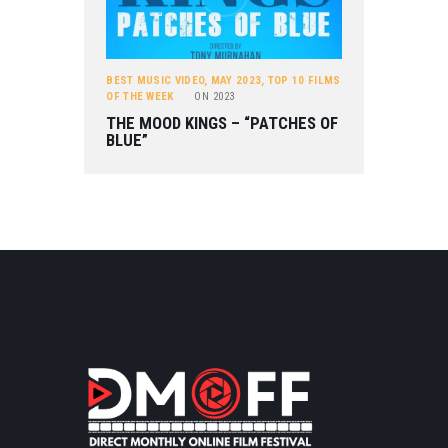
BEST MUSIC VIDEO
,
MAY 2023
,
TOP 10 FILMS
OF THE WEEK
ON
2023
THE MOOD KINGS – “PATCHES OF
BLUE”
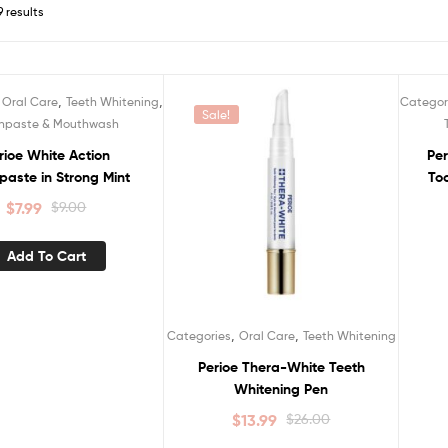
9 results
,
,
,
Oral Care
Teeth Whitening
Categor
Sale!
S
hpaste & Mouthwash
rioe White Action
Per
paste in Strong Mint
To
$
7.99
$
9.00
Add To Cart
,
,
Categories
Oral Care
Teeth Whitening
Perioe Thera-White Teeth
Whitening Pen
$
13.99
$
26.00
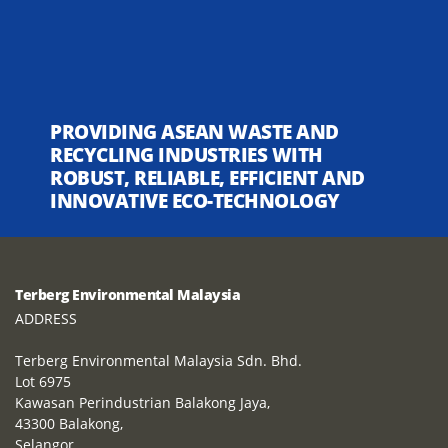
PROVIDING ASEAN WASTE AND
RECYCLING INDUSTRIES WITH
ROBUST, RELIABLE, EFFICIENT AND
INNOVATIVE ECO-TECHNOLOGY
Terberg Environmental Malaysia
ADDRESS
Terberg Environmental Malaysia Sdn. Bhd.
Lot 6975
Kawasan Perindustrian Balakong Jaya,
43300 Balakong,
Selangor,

———

An exact copy of every line above, minus the pictures, is the required output.

BEST MUSIC VIDEO
,
MAY 2023
,
TOP 10 FILMS
OF THE WEEK
ON
2023
THE MOOD KINGS – “PATCHES OF
BLUE”
9 results
,
,
,
Oral Care
Teeth Whitening
Categor
Sale!
S
hpaste & Mouthwash
rioe White Action
Per
paste in Strong Mint
To
$
7.99
$
9.00
Add To Cart
,
,
Categories
Oral Care
Teeth Whitening
Perioe Thera-White Teeth
Whitening Pen
$
13.99
$
26.00
PROVIDING ASEAN WASTE AND
RECYCLING INDUSTRIES WITH
ROBUST, RELIABLE, EFFICIENT AND
INNOVATIVE ECO-TECHNOLOGY
Terberg Environmental Malaysia
ADDRESS
Terberg Environmental Malaysia Sdn. Bhd.
Lot 6975
Kawasan Perindustrian Balakong Jaya,
43300 Balakong,
Selangor,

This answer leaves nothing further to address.